[Data excerpts]

════════════════════

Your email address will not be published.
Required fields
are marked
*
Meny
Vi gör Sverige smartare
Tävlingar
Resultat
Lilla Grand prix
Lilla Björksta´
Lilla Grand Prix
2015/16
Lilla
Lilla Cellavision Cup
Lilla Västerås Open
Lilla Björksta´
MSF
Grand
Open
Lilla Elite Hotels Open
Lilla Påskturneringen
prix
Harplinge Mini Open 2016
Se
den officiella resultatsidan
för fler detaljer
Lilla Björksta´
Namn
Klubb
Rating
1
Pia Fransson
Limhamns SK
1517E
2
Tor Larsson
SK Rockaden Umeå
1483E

════════════════════

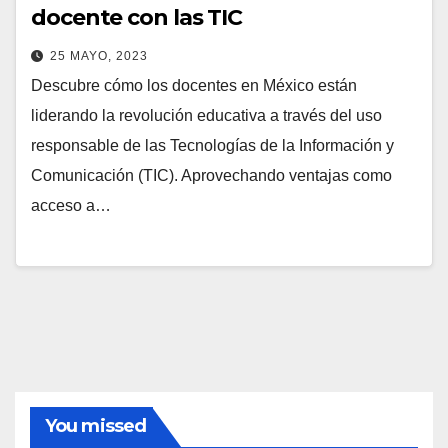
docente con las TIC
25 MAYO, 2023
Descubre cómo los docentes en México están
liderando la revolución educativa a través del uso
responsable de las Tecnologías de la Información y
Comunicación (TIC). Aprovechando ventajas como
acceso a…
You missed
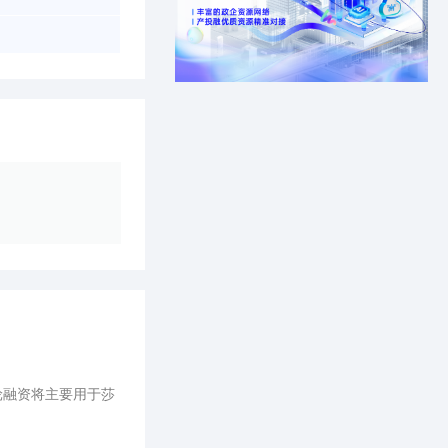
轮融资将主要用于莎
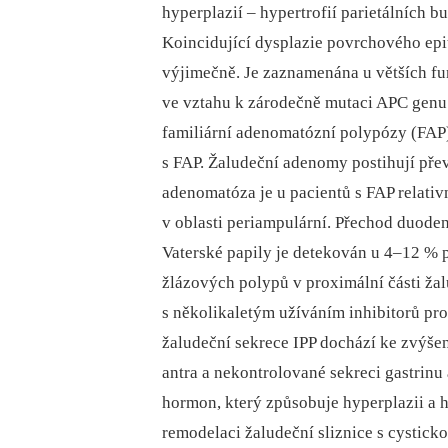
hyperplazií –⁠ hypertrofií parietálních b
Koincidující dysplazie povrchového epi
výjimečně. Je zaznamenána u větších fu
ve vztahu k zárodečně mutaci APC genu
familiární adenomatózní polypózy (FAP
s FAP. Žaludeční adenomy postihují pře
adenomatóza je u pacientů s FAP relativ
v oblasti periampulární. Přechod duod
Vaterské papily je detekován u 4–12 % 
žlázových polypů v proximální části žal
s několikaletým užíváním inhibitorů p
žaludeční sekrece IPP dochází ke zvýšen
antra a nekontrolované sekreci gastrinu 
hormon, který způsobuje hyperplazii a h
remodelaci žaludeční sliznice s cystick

════════════════════

### Task item
Each line in the data that holds the string "Lilla" must be returned.

### Written answer
Lilla Grand prix
Lilla Björksta´
Lilla Grand Prix
Lilla
Lilla Cellavision Cup
Lilla Västerås Open
Lilla Björksta´
Lilla Elite Hotels Open
Lilla Påskturneringen
Lilla Björksta´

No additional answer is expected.